Danke für die Antwort.
Ich weiß aber leider nicht genau wie ich das mit der CPU1200 vergleichen soll.
Gibt es bei Beckhoff überhaupt einen Ladespeicher oder ist Ladespeicher=Programmspeicher? Was würde man bei Beckhoff unter Arbeitsspeicher verstehen?


----------



## Cassandra (7 Januar 2011)

MatthiasSt schrieb:


> Danke für die Antwort.
> Ich weiß aber leider nicht genau wie ich das mit der CPU1200 vergleichen soll.
> Gibt es bei Beckhoff überhaupt einen Ladespeicher oder ist Ladespeicher=Programmspeicher? Was würde man bei Beckhoff unter Arbeitsspeicher verstehen?



Hallo Matthias,
 bis wann musst du denn deine Hausaufgabe abgeben?
 Poste doch hier mal die komplette Aufgabenstellung,  
 dann kann dir bestimmt jemand helfen. 

 LG Cassandra


----------



## drfunfrock (8 Januar 2011)

MatthiasSt schrieb:


> Danke für die Antwort.
> Ich weiß aber leider nicht genau wie ich das mit der CPU1200 vergleichen soll.
> Gibt es bei Beckhoff überhaupt einen Ladespeicher oder ist Ladespeicher=Programmspeicher? Was würde man bei Beckhoff unter Arbeitsspeicher verstehen?

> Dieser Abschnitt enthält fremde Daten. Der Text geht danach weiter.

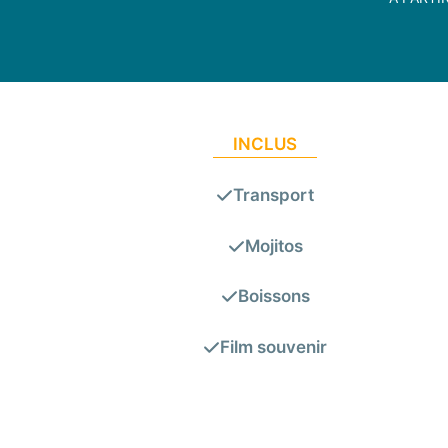
INCLUS
Transport
Mojitos
Boissons
Film souvenir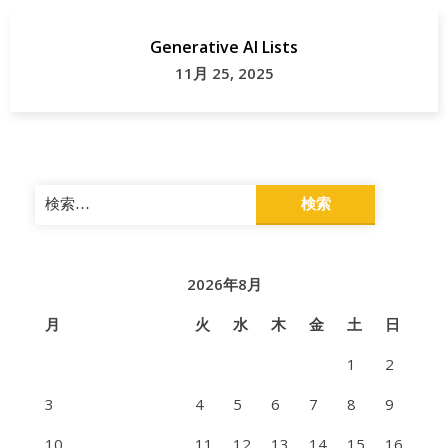
Generative AI Lists
11月 25, 2025
検
索:
2026年8月
月
火
水
木
金
土
日
1
2
3
4
5
6
7
8
9
10
11
12
13
14
15
16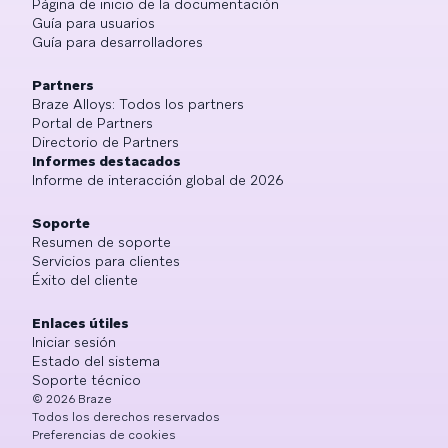
Página de inicio de la documentación
Guía para usuarios
Guía para desarrolladores
Partners
Braze Alloys: Todos los partners
Portal de Partners
Directorio de Partners
Informes destacados
Informe de interacción global de 2026
Soporte
Resumen de soporte
Servicios para clientes
Éxito del cliente
Enlaces útiles
Iniciar sesión
Estado del sistema
Soporte técnico
©
2026
Braze
Todos los derechos reservados
Preferencias de cookies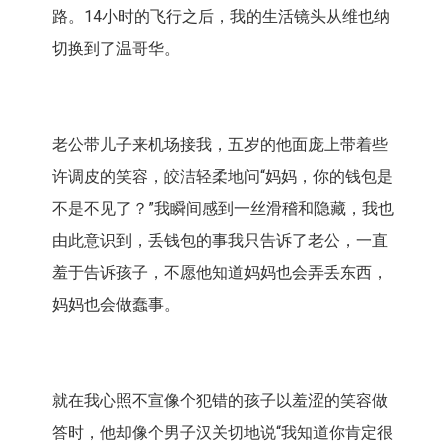
路。14小时的飞行之后，我的生活镜头从维也纳
切换到了温哥华。
老公带儿子来机场接我，五岁的他面庞上带着些
许调皮的笑容，皎洁轻柔地问“妈妈，你的钱包是
不是不见了？”我瞬间感到一丝滑稽和隐藏，我也
由此意识到，丢钱包的事我只告诉了老公，一直
羞于告诉孩子，不愿他知道妈妈也会弄丢东西，
妈妈也会做蠢事。
就在我心照不宣像个犯错的孩子以羞涩的笑容做
答时，他却像个男子汉关切地说“我知道你肯定很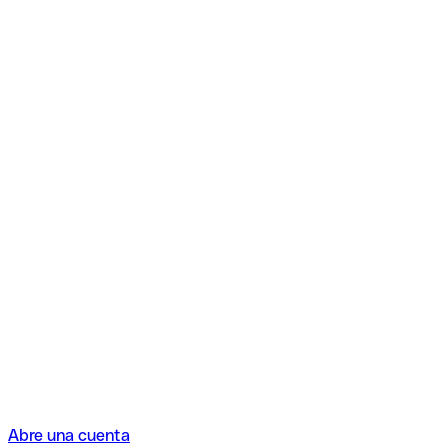
Abre una cuenta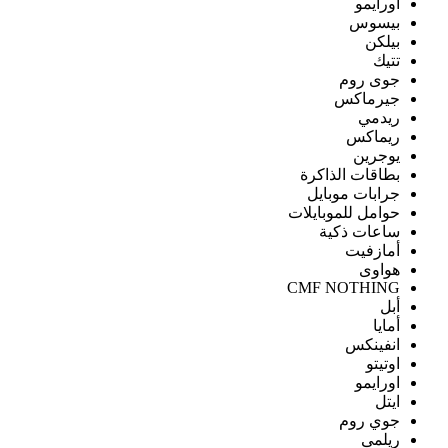
اورايمو
بيسوس
بيلكن
تتيك
جوى روم
جيرماكس
ريدمي
ريماكس
يوجرين
بطاقات الذاكرة
جرابات موبايل
حوامل للموبايلات
ساعات ذكية
أمازفيت
هواوى
CMF NOTHING
أبل
أمايا
انفينكس
اوتيتو
اورايمو
ايتل
جوي روم
ريلمى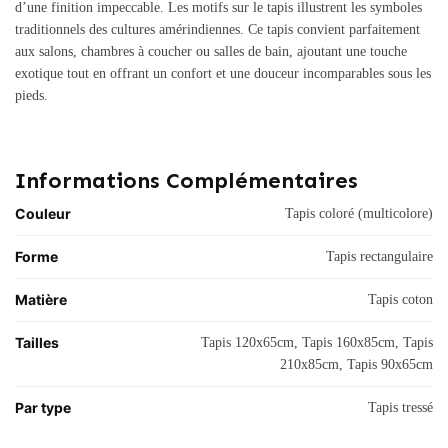
d’une finition impeccable. Les motifs sur le tapis illustrent les symboles
traditionnels des cultures amérindiennes. Ce tapis convient parfaitement
aux salons, chambres à coucher ou salles de bain, ajoutant une touche
exotique tout en offrant un confort et une douceur incomparables sous les
pieds.
Informations Complémentaires
Couleur
Tapis coloré (multicolore)
Forme
Tapis rectangulaire
Matière
Tapis coton
Tailles
Tapis 120x65cm, Tapis 160x85cm, Tapis
210x85cm, Tapis 90x65cm
Par type
Tapis tressé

Bei Beckhoff hast du statt irgendwelcher Merker Variablen. Die Variablen entsprechen dem, wass du in Visual Basic oder C hast. Du kannst auch Variablen mit einem Aus- oder Eingang verlinken, um diese zu beeinflussen.

Damit gibt es grob gesagt nur Programmspeicher für dein Programm und Speicher für deine Variablen. Es gibt damit auch keinen extra Bereich für die Zuordnung zu deinen Klemmen.


----------



## Thomas_v2.1 (8 Januar 2011)

drfunfrock schrieb:


> Bei Beckhoff hast du statt irgendwelcher Merker Variablen. Die Variablen entsprechen dem, wass du in Visual Basic oder C hast. Du kannst auch Variablen mit einem Aus- oder Eingang verlinken, um diese zu beeinflussen.



Merker gibt es bei Beckhoff genauso wie bei der 1200. Bei den BC haben diese sogar eine besondere Funktion, z.B. kann per Modbus nur auf die Merkerbereiche zugegriffen werden.
Bei Siemens programmiert auch heutzutage (hoffentlich) jeder nur noch symbolisch, also besteht hier auch kein Unterschied. Die Möglichkeit des direkten Adressierens besteht aber im Gegensatz zu TwinCAT.



drfunfrock schrieb:


> Damit gibt es grob gesagt nur Programmspeicher für dein Programm und Speicher für deine Variablen. Es gibt damit auch keinen extra Bereich für die Zuordnung zu deinen Klemmen.



Ich würde meinen auch bei Beckhoff (BC) gibt es zwei Speicherbereiche für das Programm. Das Wort Ladespeicher findet man aber (außer im Bereich der Haustechnik) nur in Verbindung mit Siemens. Meine Interpretation der Speicher sieht folgendermaßen aus:

Zum Unterschied Ladespeicher / Arbeitsspeicher kann man sich einen normalen PC hernehmen:
Der "Ladespeicher" ist hier die Festplatte. Dort liegt z.B. bei Windows eine exe welche das Programm darstellt. Zur Ausführung wird das Programm in den Arbeitsspeicher geladen.

Bei der Siemens 1200 ist der Ladespeicher die MMC-Karte, bei den Beckhoff BC ist der Ladespeicher ein interner Flash-Speicher.
Zur Programmausführung wird das Programm in beiden Fällen von der MMC bzw. vom Flash in den Arbeitsspeicher geladen.
Bei der 1200 wird das Programm bei Übertragung direkt auf die MMC geschrieben. Bei den BC überträgst du das Programm in den Arbeitsspeicher.
Um bei den Beckhoff BC das Programm in den Flash abzulegen, musst du explizit ein Boot-Projekt erzeugen.

Anmerkung:
Es gibt auch (Mikro-)Controller die das Programm direkt vom Flash-Speicher ausführen (z.B. die Atmel AVR).


----------



## Cassandra (9 Januar 2011)

Hallo drfunfrock, hallo Thomas, 
unser Matthias kann das so unmöglich 1:1 als Hausaufgabe übernehmen.
Bitte künftig eine genauere und klarere Ausdrucksform! 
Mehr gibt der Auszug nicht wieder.